Barrett’s nomination shouldn’t surprise anyone. She is a young, well-credentialed Christian conservative. She is a woman, which is a PR necessity for Republicans, given the drawn-out nightmare that was the Brent Kavanaugh nomination hearing. Most importantly, her judicial record and social conservatism are perfect for shoring up Trump’s support from the religious right, a segment of the Republican base that has recently been declining in support for Trump’s nationalist, white supremacist campaign.
Much of the media focus on Barrett’s ideology and judicial record strongly emphasizes her Christianity and her conservatism. Special attention has been given to her affiliation with the People of Praise, a U.S. based lay ecumenical organization that is home to mostly conservative Catholics and evangelical Christians. Most of the mainstream media’s attention to Barrett’s Christianity and specifically her Catholicism results in alarmism and reductivism, especially when they equate her religiosity with her opposition to abortion rights, trans rights, workers rights, and other progressive causes.
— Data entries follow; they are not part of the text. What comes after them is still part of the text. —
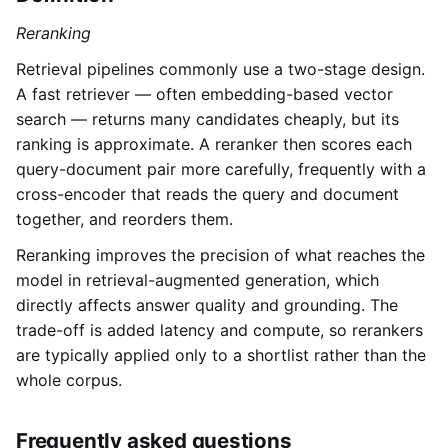
Reranking
Retrieval pipelines commonly use a two-stage design.
A fast retriever — often embedding-based vector
search — returns many candidates cheaply, but its
ranking is approximate. A reranker then scores each
query-document pair more carefully, frequently with a
cross-encoder that reads the query and document
together, and reorders them.
Reranking improves the precision of what reaches the
model in retrieval-augmented generation, which
directly affects answer quality and grounding. The
trade-off is added latency and compute, so rerankers
are typically applied only to a shortlist rather than the
whole corpus.
Frequently asked questions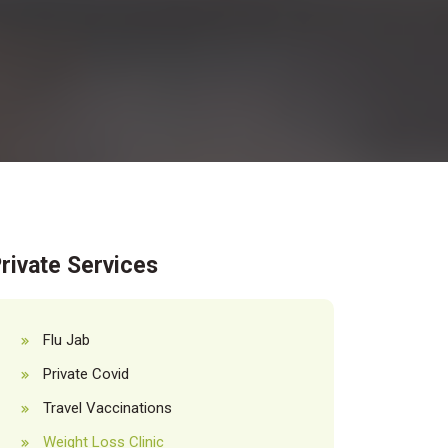
rivate Services
Flu Jab
Private Covid
Travel Vaccinations
Weight Loss Clinic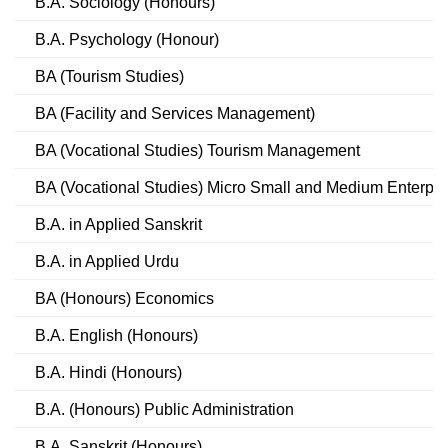
B.A. Sociology (Honours)
B.A. Psychology (Honour)
BA (Tourism Studies)
BA (Facility and Services Management)
BA (Vocational Studies) Tourism Management
BA (Vocational Studies) Micro Small and Medium Enterpri
B.A. in Applied Sanskrit
B.A. in Applied Urdu
BA (Honours) Economics
B.A. English (Honours)
B.A. Hindi (Honours)
B.A. (Honours) Public Administration
B.A. Sanskrit (Honours)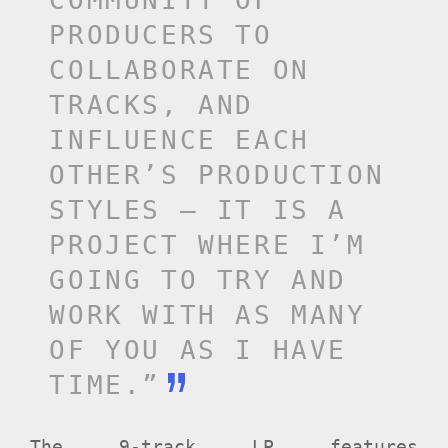
COMMUNITY OF
PRODUCERS TO
COLLABORATE ON
TRACKS, AND
INFLUENCE EACH
OTHER’S PRODUCTION
STYLES – IT IS A
PROJECT WHERE I’M
GOING TO TRY AND
WORK WITH AS MANY
OF YOU AS I HAVE
TIME.”
The 9-track LP features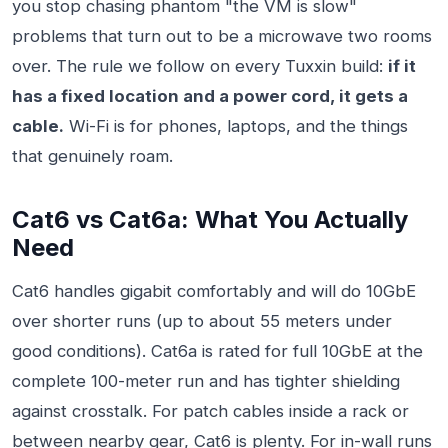
you stop chasing phantom "the VM is slow"
problems that turn out to be a microwave two rooms
over. The rule we follow on every Tuxxin build:
if it
has a fixed location and a power cord, it gets a
cable.
Wi-Fi is for phones, laptops, and the things
that genuinely roam.
Cat6 vs Cat6a: What You Actually
Need
Cat6 handles gigabit comfortably and will do 10GbE
over shorter runs (up to about 55 meters under
good conditions). Cat6a is rated for full 10GbE at the
complete 100-meter run and has tighter shielding
against crosstalk. For patch cables inside a rack or
between nearby gear, Cat6 is plenty. For in-wall runs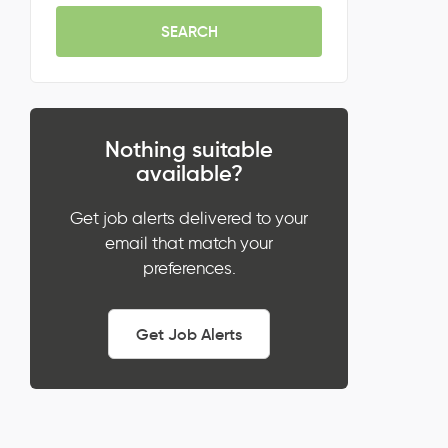
SEARCH
Nothing suitable
available?
Get job alerts delivered to your
email that match your
preferences.
Get Job Alerts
Barrett’s nomination and likely succession to the Court should cause deep concern for progressives and leftists, and they should resist her nomination. But the left must recognize that it will have little success in combating the rightward lurch of the judiciary if it fails to better understand the nuanced relationship between Barrett’s particular brand of conservatism and religion—in this case, Catholic—faith. Barrett’s ascendance is the culmination of centuries of conservative Catholic education and organizing, both in and outside of the U.S. Whereas the right is quite conscious of this history, liberal politicians and pundits regularly overlooks it, which clears the way for a culture war over the importance of religious commitment—a war that the right knows all too well how to win.
From the reactionary era of Rerum Novarum to the concordat with Fascist Italy to cooperation with the military government of Argentina, conservatives in the Catholic Church, including clergy, have historically had a close connection with the forces of the political right. The main center-right party in many European countries is a “Christian-Democratic” one, often with roots in that country’s Catholic Action group or another lay organization born in the late 19th or early 20th centuries. These parties also advocate for a “natural” social order rooted in hierarchies of traditional associations, uniting their nations by excluding political “others,” from Communists to Muslims.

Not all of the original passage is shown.